Ich denke tatsächlich, dass die Hauptlast der Betreuungsarbeit während der Pandemie in der Tendenz eher bei den Frauen lag. Auch haben Frauen die Erwerbsarbeit mehr als ihre Partner zugunsten der Kinderbetreuung zurückgestellt, was auch wieder mit der Einkommenssituation zu tun hat.
Wie leicht geht Ihnen das Sternchen-Gendern von der Hand oder auch aus dem Mund?
Generell möchte ich Wert auf eine geschlechtergerechte Sprache legen, da dies auf dem Weg zur Geschlechtergerechtigkeit für mich dazugehört. Ich bin in der MAV (Mitarbeiter*innen-Vertretung) im Caritasverband und lege speziell in diesem Bereich besonderen Wert auf geschlechtergerechte Sprache, da wir einen großen Anteil von Kolleginnen vertreten und das sollte in der Sprache erkennbar sein. Ich bevorzuge dabei lieber die Version: ‚liebe Kolleginnen und Kollegen‘.
Haben Sie eine Vision von der Gesellschaft 2040 und ihrem Umgang miteinander?
Meine Vision von der Gesellschaft 2040: Geschlechtergerechtigkeit in den verschiedenen Lebensbereichen des politischen, bürgerlichen, wirtschaftlichen, kulturellen und religiösen Lebens – vielleicht gibt‘s ja 2040 eine Päpstin. Das geschieht halt nicht automatisch, deswegen ist es notwendig, ständig und proaktiv an dem Thema dranzubleiben, Frauen und Männer zu ermutigen, sich respektvoll und offen für Geschlechtergerechtigkeit einzusetzen und in einem konstruktiven Miteinander unsere vielfältiger werdende Gesellschaft zu gestalten.

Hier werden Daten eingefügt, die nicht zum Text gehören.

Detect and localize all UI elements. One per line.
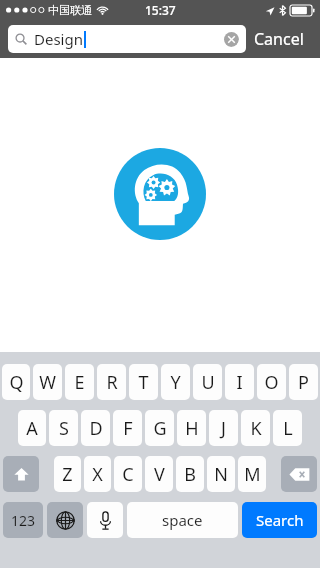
staticText: space xyxy=(162,510,203,530)
staticText: C xyxy=(122,462,134,487)
button[interactable]: space xyxy=(127,502,238,538)
button[interactable]: S xyxy=(49,410,78,446)
button[interactable]: L xyxy=(273,410,302,446)
staticText: U xyxy=(201,370,215,395)
button[interactable]: R xyxy=(97,364,126,400)
button[interactable]: Clear text xyxy=(223,31,239,47)
button[interactable]: 123 xyxy=(3,502,43,538)
button[interactable]: Design xyxy=(8,25,246,53)
staticText: 中国联通 xyxy=(48,3,92,17)
staticText: 123 xyxy=(11,511,36,530)
staticText: Q xyxy=(9,370,24,395)
button[interactable]: C xyxy=(114,456,142,492)
staticText: W xyxy=(39,370,56,395)
button[interactable]: P xyxy=(289,364,318,400)
button[interactable]: I xyxy=(225,364,254,400)
button[interactable]: D xyxy=(81,410,110,446)
staticText: 15:37 xyxy=(145,2,176,18)
button[interactable]: U xyxy=(193,364,222,400)
button[interactable]: H xyxy=(177,410,206,446)
button[interactable]: A xyxy=(18,410,46,446)
button[interactable]: Voice input xyxy=(87,502,123,538)
staticText: B xyxy=(184,462,196,487)
staticText: K xyxy=(250,416,262,441)
staticText: J xyxy=(221,416,226,441)
button[interactable]: Shift xyxy=(3,456,39,492)
staticText: L xyxy=(283,416,293,441)
button[interactable]: Change keyboard language xyxy=(47,502,83,538)
button[interactable]: O xyxy=(257,364,286,400)
button[interactable]: W xyxy=(33,364,62,400)
staticText: Z xyxy=(62,462,73,487)
button[interactable]: X xyxy=(84,456,111,492)
button[interactable]: T xyxy=(129,364,158,400)
button[interactable]: K xyxy=(241,410,270,446)
staticText: X xyxy=(92,462,103,487)
staticText: F xyxy=(123,416,133,441)
button[interactable]: G xyxy=(145,410,174,446)
staticText: Cancel xyxy=(254,28,304,50)
button[interactable]: E xyxy=(65,364,94,400)
button[interactable]: B xyxy=(176,456,204,492)
button[interactable]: Y xyxy=(161,364,190,400)
staticText: R xyxy=(106,370,118,395)
staticText: Y xyxy=(170,370,181,395)
staticText: G xyxy=(153,416,167,441)
button[interactable]: F xyxy=(113,410,142,446)
button[interactable]: N xyxy=(207,456,235,492)
staticText: Design xyxy=(34,29,83,49)
button[interactable]: Q xyxy=(2,364,30,400)
staticText: M xyxy=(244,462,261,487)
staticText: P xyxy=(298,370,309,395)
button[interactable]: V xyxy=(145,456,173,492)
staticText: T xyxy=(138,370,149,395)
staticText: H xyxy=(185,416,199,441)
button[interactable]: Cancel xyxy=(246,22,312,56)
button[interactable]: Z xyxy=(54,456,81,492)
staticText: N xyxy=(214,462,228,487)
staticText: O xyxy=(264,370,279,395)
button[interactable]: M xyxy=(238,456,266,492)
staticText: A xyxy=(26,416,38,441)
staticText: Search xyxy=(256,510,304,530)
staticText: E xyxy=(74,370,85,395)
button[interactable]: Search xyxy=(242,502,317,538)
staticText: D xyxy=(89,416,103,441)
staticText: V xyxy=(154,462,165,487)
button[interactable]: Backspace xyxy=(281,456,317,492)
staticText: I xyxy=(236,370,243,395)
staticText: S xyxy=(59,416,69,441)
button[interactable]: J xyxy=(209,410,238,446)
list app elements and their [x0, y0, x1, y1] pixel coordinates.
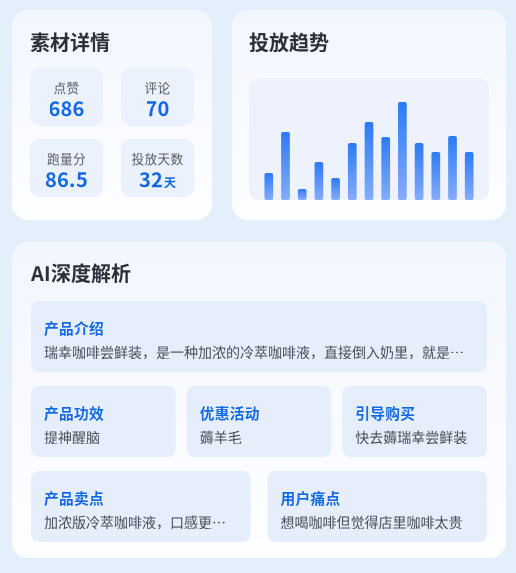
staticText: 686 — [48, 93, 84, 122]
staticText: 优惠活动 — [200, 402, 260, 423]
staticText: 跑量分 — [47, 149, 86, 167]
staticText: 产品卖点 — [44, 487, 104, 508]
staticText: 用户痛点 — [280, 487, 340, 508]
staticText: 加浓版冷萃咖啡液，口感更… — [44, 511, 226, 532]
staticText: 提神醒脑 — [44, 426, 100, 446]
staticText: 32 — [139, 164, 163, 193]
button[interactable]: 引导购买 — [342, 386, 487, 457]
button[interactable]: 产品功效 — [31, 386, 176, 457]
button[interactable]: 跑量分 — [30, 139, 103, 197]
staticText: 素材详情 — [30, 27, 110, 56]
staticText: 引导购买 — [355, 402, 415, 423]
button[interactable]: 用户痛点 — [268, 471, 487, 542]
staticText: 投放天数 — [132, 149, 184, 167]
staticText: 投放趋势 — [249, 27, 329, 56]
staticText: 天 — [164, 173, 176, 191]
button[interactable]: 投放天数 — [121, 139, 194, 197]
button[interactable]: 点赞 — [30, 68, 103, 126]
staticText: 瑞幸咖啡尝鲜装，是一种加浓的冷萃咖啡液，直接倒入奶里，就是一… — [44, 341, 474, 362]
staticText: 评论 — [144, 78, 170, 96]
staticText: 86.5 — [45, 164, 88, 193]
staticText: AI深度解析 — [31, 258, 131, 287]
button[interactable]: 产品卖点 — [31, 471, 250, 542]
staticText: 产品介绍 — [44, 317, 104, 338]
button[interactable]: 优惠活动 — [187, 386, 331, 457]
staticText: 薅羊毛 — [200, 426, 242, 446]
button[interactable]: 产品介绍 — [31, 301, 487, 372]
button[interactable]: 评论 — [121, 68, 194, 126]
staticText: 点赞 — [54, 78, 80, 96]
staticText: 快去薅瑞幸尝鲜装 — [355, 426, 467, 446]
staticText: 想喝咖啡但觉得店里咖啡太贵 — [280, 511, 462, 532]
staticText: 产品功效 — [44, 402, 104, 423]
staticText: 70 — [146, 93, 170, 122]
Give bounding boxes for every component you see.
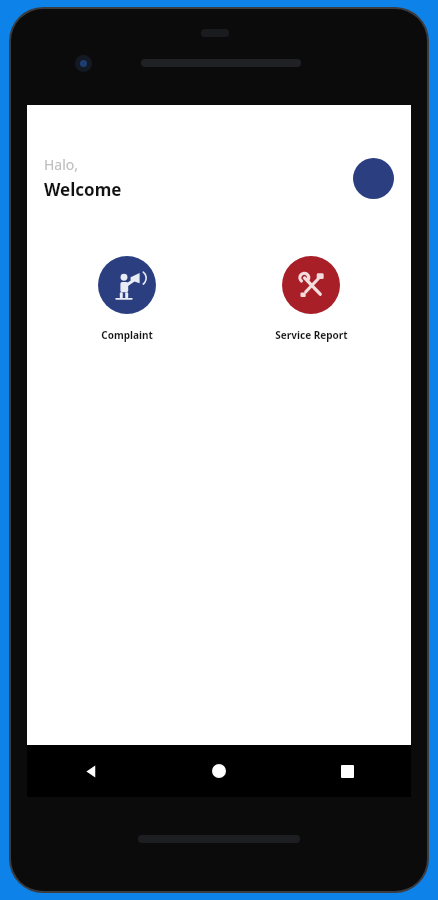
- button[interactable]: Complaint: [42, 234, 212, 366]
- button[interactable]: Home: [155, 745, 283, 797]
- staticText: Complaint: [101, 328, 153, 342]
- staticText: Welcome: [44, 178, 122, 201]
- staticText: Halo,: [44, 155, 79, 174]
- button[interactable]: Recent apps: [283, 745, 411, 797]
- button[interactable]: Profile: [353, 158, 394, 199]
- button[interactable]: Service Report: [226, 234, 396, 366]
- button[interactable]: Back: [27, 745, 155, 797]
- staticText: Service Report: [275, 328, 348, 342]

Wächst aus Ihrer Sicht Geschlechtergerechtigkeit auch, wenn Erziehungszeiten von Männern als normaler angesehen werden, oder Kindern im Kindergarten- und Grundschulalter deutlich mehr Männer als Erzieher gegenüber stehen?

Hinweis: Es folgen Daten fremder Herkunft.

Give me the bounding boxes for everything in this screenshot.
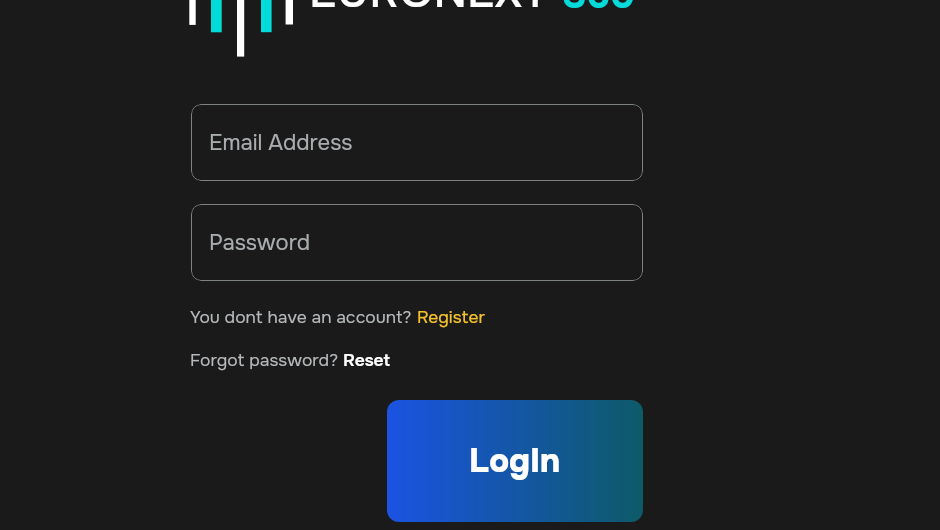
button[interactable]: Reset [343, 349, 391, 371]
button[interactable]: LogIn [387, 400, 643, 522]
staticText: You dont have an account? [190, 306, 417, 328]
staticText: Email Address [209, 129, 353, 157]
button[interactable]: Email Address [191, 104, 643, 181]
button[interactable]: Register [417, 306, 485, 328]
staticText: EURONEXT [309, 0, 549, 21]
button[interactable]: Password [191, 204, 643, 281]
staticText: LogIn [469, 440, 561, 482]
staticText: Forgot password? [190, 349, 343, 371]
staticText: Register [417, 306, 485, 328]
staticText: Reset [343, 349, 391, 371]
staticText: 360 [563, 0, 636, 19]
staticText: Password [209, 229, 310, 257]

Das kann man tatsächlich als Thema sehen. Eine Normalität würde helfen, dass Menschen jedes Geschlechts schnell zum Kinderabholen gehen oder an sogenannten ‚wichtigen Sitzungen‘ nicht teilnehmen, weil sie die Kinder als das wahrnehmen, was sie sind, nämlich wichtiger. Das geht auf gesellschaftlicher Ebene aber erst, wenn auch die sogenannten weichen Berufe – auch in Bezug auf die Entlohnung – auf einen andern Stand gehoben werden und entsprechend ihrer Wichtigkeit entlohnt werden.